Well, all that effort to hide myself from her was wasted, but I suppose I should have known it would have been that way the moment she got on top of me. "Hermione, you're bloody gorgeous," I reassure her, already kicking myself for my reservation. It had been nagging on me throughout our snogging that she may not be in the best place to do things. Or new things, at least. I just don't want it to go too far. "I just don't want to ruin anything."

"You're not ruining anything! Well, you weren't…" she says, a harsh edge in her voice.

I am starting to realize that I may have caused some of the damage that I had intended to prevent by being careful. Women are bloody complicated. "I just don't want to hurt you. I want to make sure that you want everything that we're doing. Not to please me, or to distract yourself from other things."
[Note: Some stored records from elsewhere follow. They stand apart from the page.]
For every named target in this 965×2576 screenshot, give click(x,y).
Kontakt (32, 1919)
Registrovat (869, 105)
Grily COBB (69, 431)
"Oh, so you think that is what this is about?" She asks angrily, moving up off my chest. "I'll have you know that I don't do a thing that I don't want to, Ronald Weasley. Is that what have you been doing this whole time? Trying to distract me from the fact that I'm not ready to see the parents that I haven't seen in over a year, or that I am probably not going to be able to restore their memories?"

Damn it. I really do ruin everything. I should have just touched her like we wanted me to. "Merlin, of course not!" I respond heatedly, wondering exactly how I went from Heaven to Hell in the span of two minutes. It also dawns on me that this is probably the closest we have come to a full on row since we have been together. I make sure to look intently into her eyes, and not at the beautiful flesh below her neck. "Half the time all I want to DO is snog and touch you."
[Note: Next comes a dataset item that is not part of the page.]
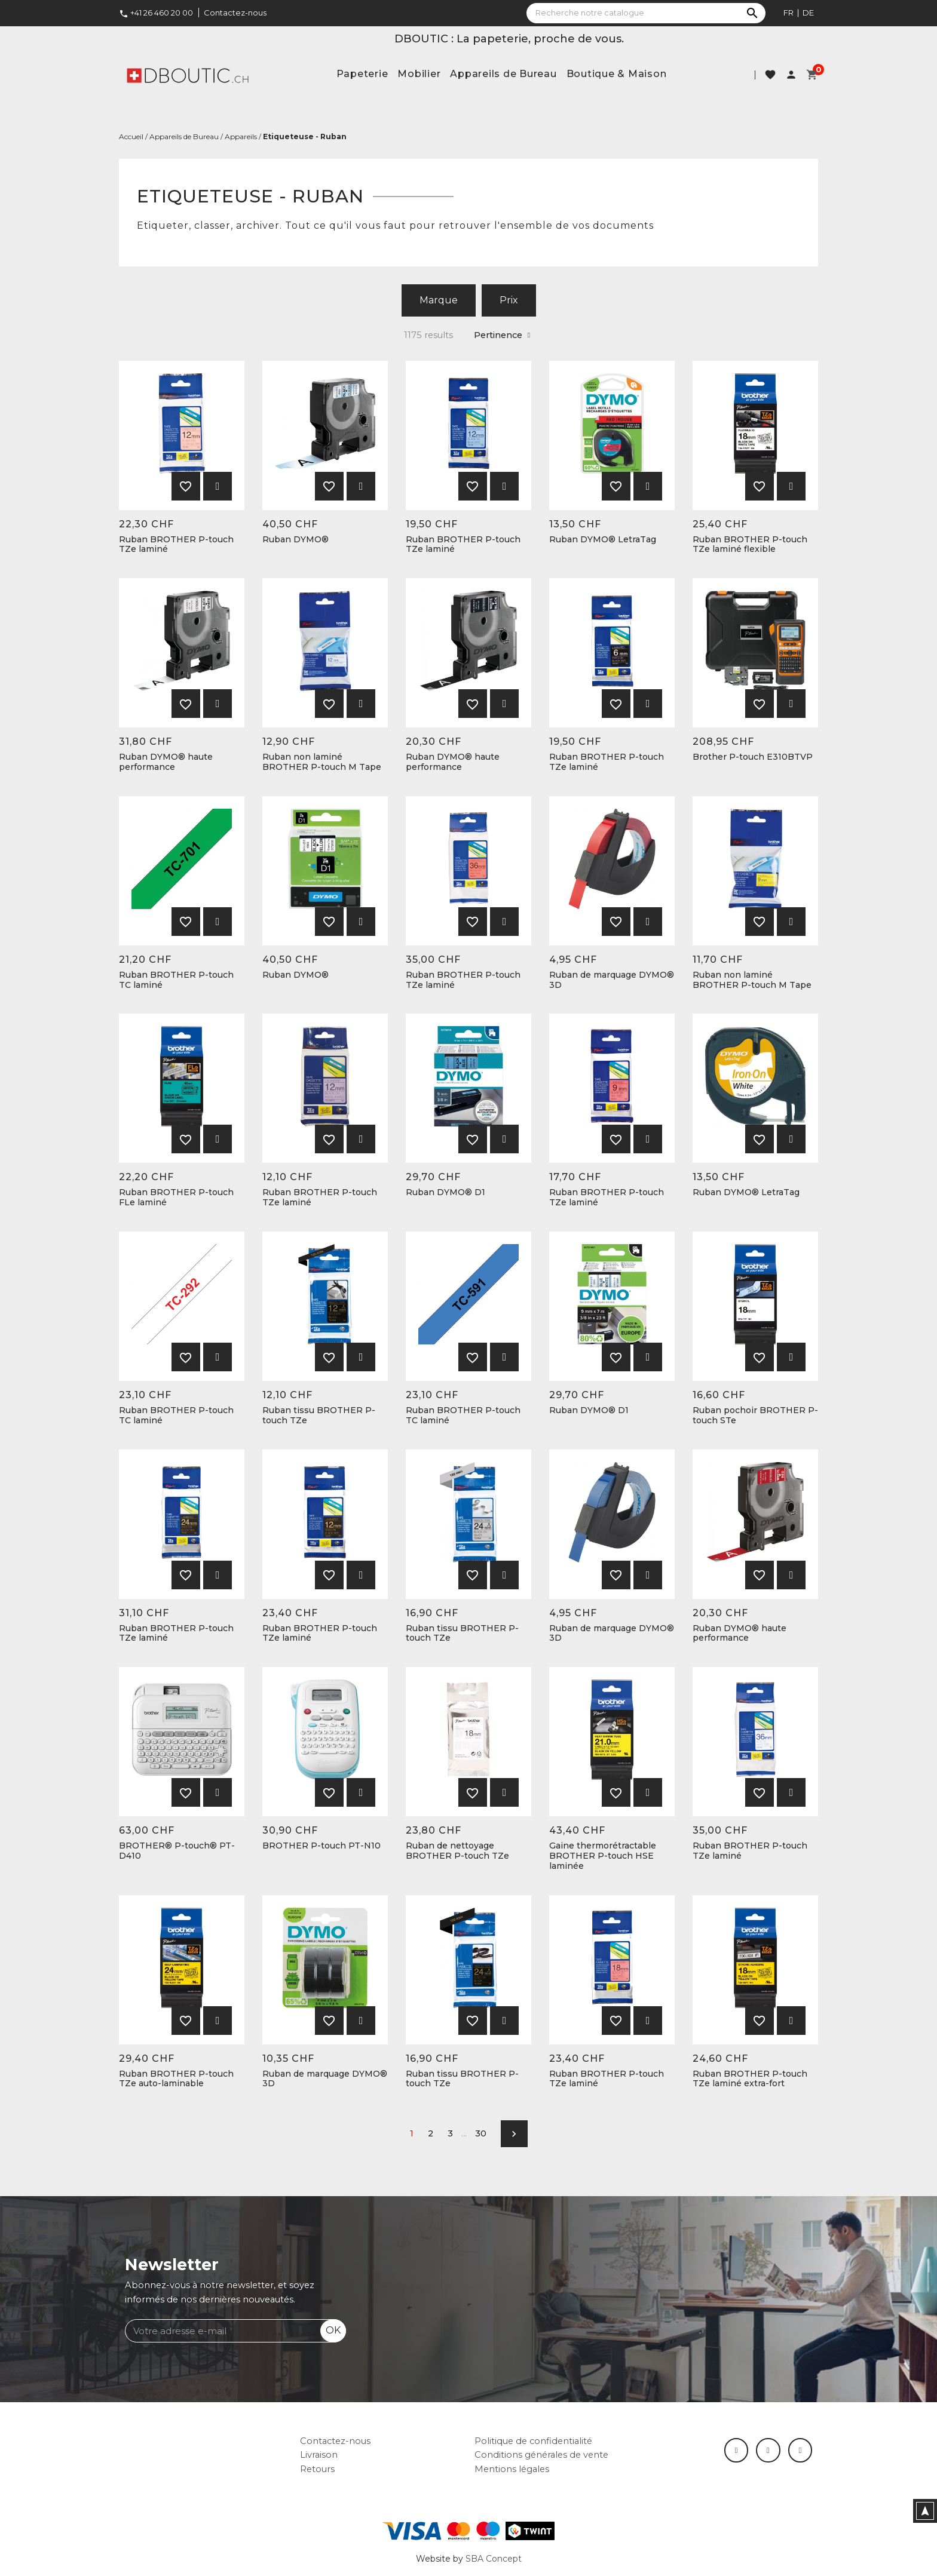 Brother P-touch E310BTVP (753, 757)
"Oh really?" She says shrilly, her cheeks coloring from either embarrassment or anger. I can't tell. "Is that all you want me around for then?"
Her words are like a blow to the stomach. It takes me a long moment to respond. "Blimey, Hermione, really? After all that we have been through, is that what you think of me? That I'm just trying to get into your knickers or something?"

She takes a deep breath. "No… No, of course not. And it would be hypocritical if I acted like I didn't think about that a lot, too." Of course, this is news to me. News that instantly made me feel better about prior statements, but we aren't out of the woods yet. Although I'm worried about her reaction, I extend my arms to her again as a peace offering. She grabs both of our shirts and hands me mine before pulling her sweater back over her head. Although I am disappointed by the turn of events, I am relieved as she lays down to rest on me again after I put my own shirt back on.
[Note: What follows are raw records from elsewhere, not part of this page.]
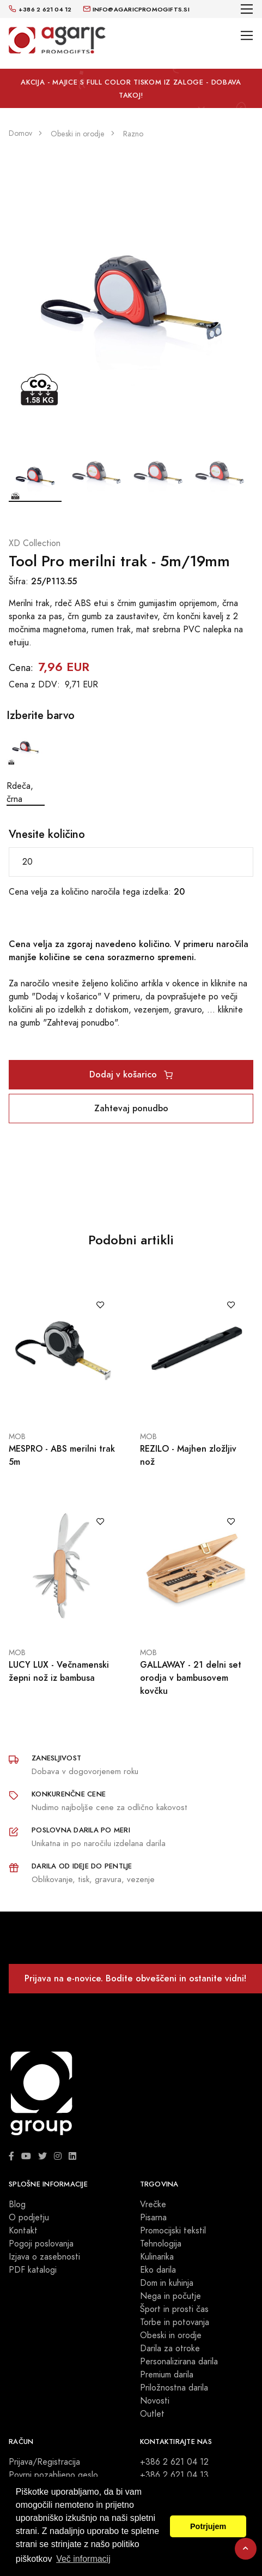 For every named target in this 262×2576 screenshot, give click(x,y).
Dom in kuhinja (166, 2283)
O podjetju (29, 2218)
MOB (17, 1436)
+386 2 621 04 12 (174, 2462)
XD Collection (34, 543)
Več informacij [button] (83, 2558)
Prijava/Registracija (44, 2462)
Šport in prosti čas (174, 2309)
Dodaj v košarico (131, 1074)
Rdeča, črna (26, 766)
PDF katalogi (33, 2270)
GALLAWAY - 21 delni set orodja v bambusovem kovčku (190, 1677)
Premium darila (166, 2375)
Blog (17, 2204)
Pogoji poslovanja (41, 2244)
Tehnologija (160, 2244)
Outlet (152, 2414)
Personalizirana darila (179, 2362)
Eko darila (158, 2270)
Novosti (154, 2401)
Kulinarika (157, 2257)
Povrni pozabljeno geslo (53, 2475)
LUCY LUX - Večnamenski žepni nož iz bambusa (59, 1671)
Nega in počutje (170, 2296)
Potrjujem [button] (208, 2526)
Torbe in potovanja (174, 2322)
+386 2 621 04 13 (174, 2475)
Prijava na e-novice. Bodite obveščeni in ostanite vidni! (135, 1978)
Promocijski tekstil (173, 2231)
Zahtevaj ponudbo (131, 1108)
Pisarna (153, 2218)
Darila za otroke (170, 2349)
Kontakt (23, 2231)
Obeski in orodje (171, 2335)
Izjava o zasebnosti (44, 2257)
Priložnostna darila (174, 2388)
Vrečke (153, 2204)
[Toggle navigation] (247, 9) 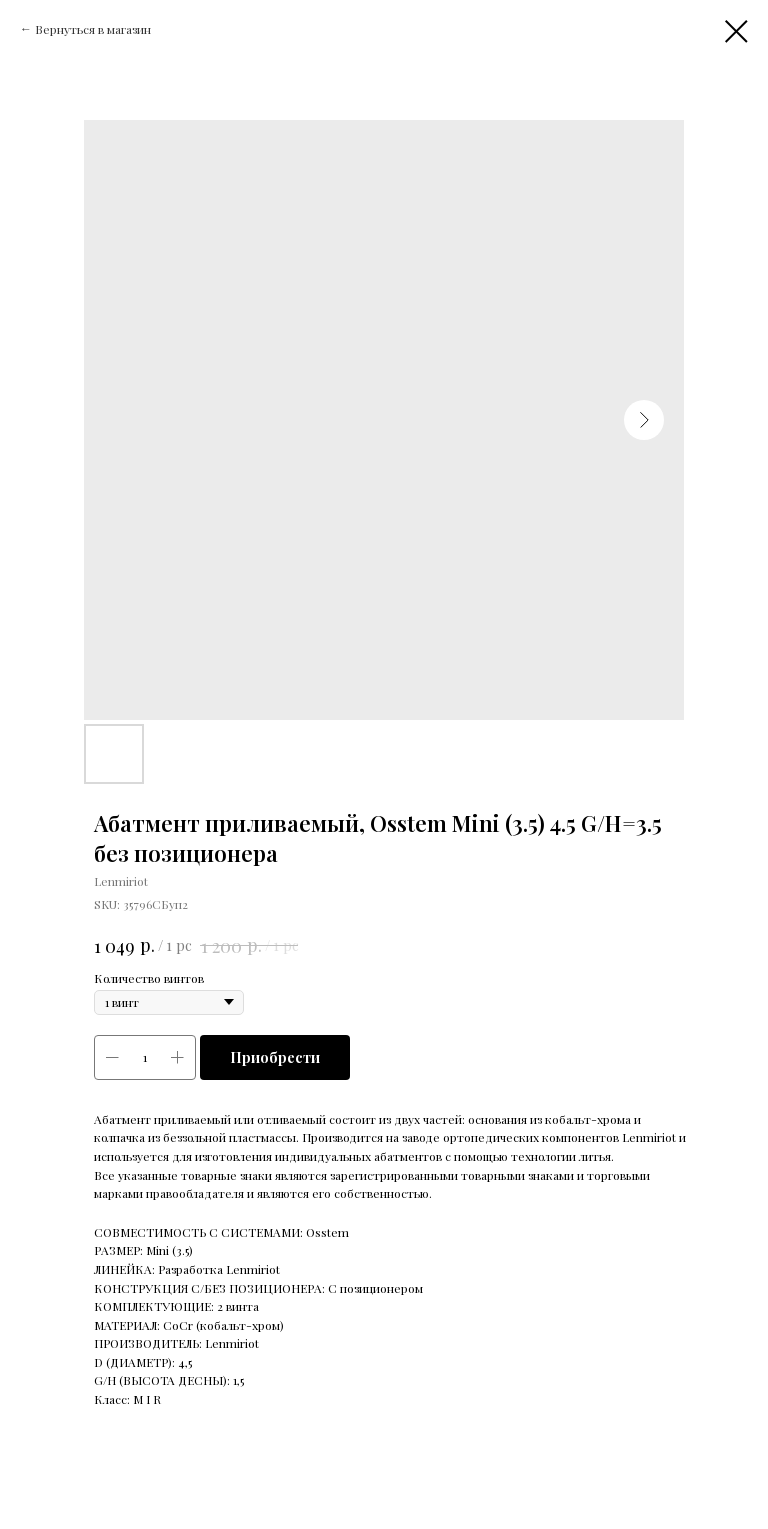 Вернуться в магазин (93, 29)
"I'm sorry. You're sweet to be worried about me and where I'm at emotionally, even if I think that you're being too cautious. Just trust me when I tell you that I will never do anything that I don't want to do."

"I do. And trust me when I tell you that everything will be alright. You'll get your parents back," I reassure her. She doesn't respond, her gaze lost once again to the waves crashing upon the shore.